According to Clark, the archaeological record for the New York region paints a picture of “a long record of small bands of hunters and gatherers (berry eaters) who lived there for millennia.”
“In summary,” explains Clark, “the archaeology of New York is persuasive evidence that Book of Mormon peoples did not live there.” The archaeological record of that region and time lacks evidence for cities, corn agriculture, fortifications and dense populations. “Therefore, New York is not Book of Mormon country, and we should be looking elsewhere. ….”
LDS researcher Douglas Christensen — board member of the Book of Mormon Archaeological Forum — lists several reasons why he feels the Hopewell Indians do not match what the Book of Mormon text requires of the people. Likewise, Dr. John Sorenson, a retired New World anthropologist, offers several reasons why he doesn’t believe that the Great Lakes region and cultures match the Book of Mormon text. Among their lists are the following:
1. While the Book of Mormon cultures were literate, there is no evidence of literacy among any Great Lakes cultures during Book of Mormon times.
2. The Book of Mormon recounts the stories of numerous fierce large-scale wars. There is no evidence of such warfare among the Hopewell.
3. While the Book of Mormon talks of many “cities” and even “great cities” between 1500 B.C. and A.D. 400, not a single such city has been documented in North America in that period.
4. While the Book of Mormon mentions only four women by name in the entire book, the Hopewell culture was a matriarchal society.

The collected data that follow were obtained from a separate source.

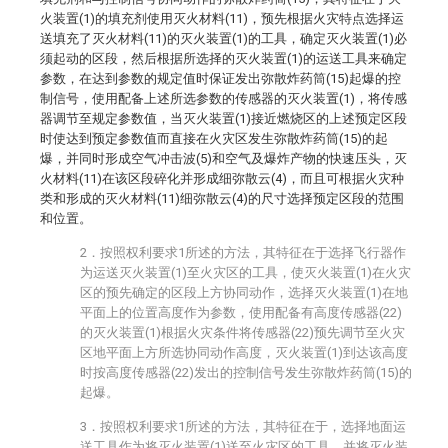
火装置(1)的填充剂使用灭火材料(11)，预先根据火灾特点选择运
送填充了灭火材料(11)的灭火装置(1)的工具，确定灭火装置(1)必
须起动的区段，然后根据所选择的灭火装置(1)的运送工具来确定
参数，在达到参数的规定值时保证发出弥散炸药筒(15)起爆的控
制信号，使用配备上述所选参数的传感器的灭火装置(1)，将传感
器调节至规定参数值，当灭火装置(1)接近燃烧区的上述预定区段
时使达到预定参数值而直接在火灾区发生弥散炸药筒(15)的起
爆，并同时形成空气冲击波(5)和空气及爆炸产物的快速压头，灭
火材料(11)在该区段碎化并形成细弥散云(4)，而且可根据火灾种
类和形成的灭火材料(11)细弥散云(4)的尺寸选择预定区段的范围
和位置。
2．按照权利要求1所述的方法，其特征在于选择飞行器作
为运送灭火装置(1)至火灾区的工具，使灭火装置(1)在火灾
区的预先确定的区段上方协同动作，选择灭火装置(1)在地
平面上的位置高度作为参数，使用配备有高度传感器(22)
的灭火装置(1)根据火灾条件将传感器(22)预先调节至火灾
区地平面上方所选协同动作高度，灭火装置(1)到达该高度
时按高度传感器(22)发出的控制信号发生弥散炸药筒(15)的
起爆。
3．按照权利要求1所述的方法，其特征在于，选择地面运
送工具作为将灭火装置(1)送至火灾区的工具，并将灭火装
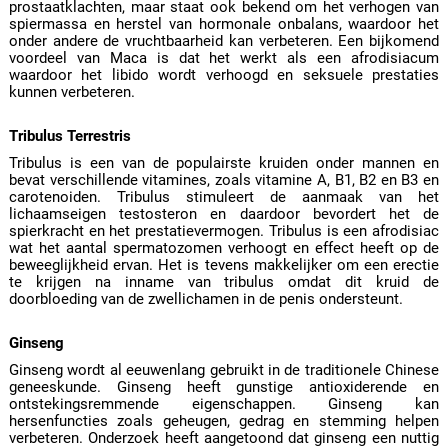
prostaatklachten, maar staat ook bekend om het verhogen van
spiermassa en herstel van hormonale onbalans, waardoor het
onder andere de vruchtbaarheid kan verbeteren. Een bijkomend
voordeel van Maca is dat het werkt als een afrodisiacum
waardoor het libido wordt verhoogd en seksuele prestaties
kunnen verbeteren.
Tribulus Terrestris
Tribulus is een van de populairste kruiden onder mannen en
bevat verschillende vitamines, zoals vitamine A, B1, B2 en B3 en
carotenoiden. Tribulus stimuleert de aanmaak van het
lichaamseigen testosteron en daardoor bevordert het de
spierkracht en het prestatievermogen. Tribulus is een afrodisiac
wat het aantal spermatozomen verhoogt en effect heeft op de
beweeglijkheid ervan. Het is tevens makkelijker om een erectie
te krijgen na inname van tribulus omdat dit kruid de
doorbloeding van de zwellichamen in de penis ondersteunt.
Ginseng
Ginseng wordt al eeuwenlang gebruikt in de traditionele Chinese
geneeskunde. Ginseng heeft gunstige antioxiderende en
ontstekingsremmende eigenschappen. Ginseng kan
hersenfuncties zoals geheugen, gedrag en stemming helpen
verbeteren. Onderzoek heeft aangetoond dat ginseng een nuttig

5. For much of the Book of Mormon history the population totaled from the hundreds of thousands into the millions. There is no evidence that the populations in the ancient Great Lakes region came anywhere near such levels.
6. Swords, “cimeters” and armor are mentioned in the Book of Mormon. None of this is found in the archaeological evidence or artwork from the ancient Great Lakes cultures.
7. For several winters nearly a quarter of a million Nephites lived near Cumorah for their final battle. Not only doesn’t the Book of Mormon mention the cold and snow conditions that a people in the Great Lakes region must have encountered, but we are left to wonder how so many people in western New York could have lived in tents during those cold winters and what they would have done for food.
8. If the New York “Cumorah” was the Cumorah of the final Nephite battle, archaeology should have discovered up to a half a million corpses and hundreds of thousands of weapons. No such finds have ever been made.
9. Large-scale fortifications — of specific types — are mentioned as being utilized by Book of Mormon people, but they are unknown from the archaeological evidence in the Great Lakes region.
10. The destruction recorded in 3 Nephi obviously refers to volcanic activity, yet volcanoes are unknown in the Great Lakes region.
In Clark’s review of several Great-Lakes-model books, he claims:
“All authors ineptly handle archaeological and anthropological details of the text and of the real-world setting. Their arguments are not plausible and sometimes not even logical.
“One cannot believe geologists' reconstructions of ancient lakes and then choose to disbelieve the dates given for them. One cannot take early settlers' accounts of the wonderful archaeological finds in New York as positive evidence and then turn around and discard the statements of the most knowledgeable archaeologist to have ever worked in the state. Such a procedure reveals that a researcher already has a conclusion in mind and is only harvesting sound bites from authorities to back his own claims — to lend them an appearance of credibility rather than seeking for the reality.”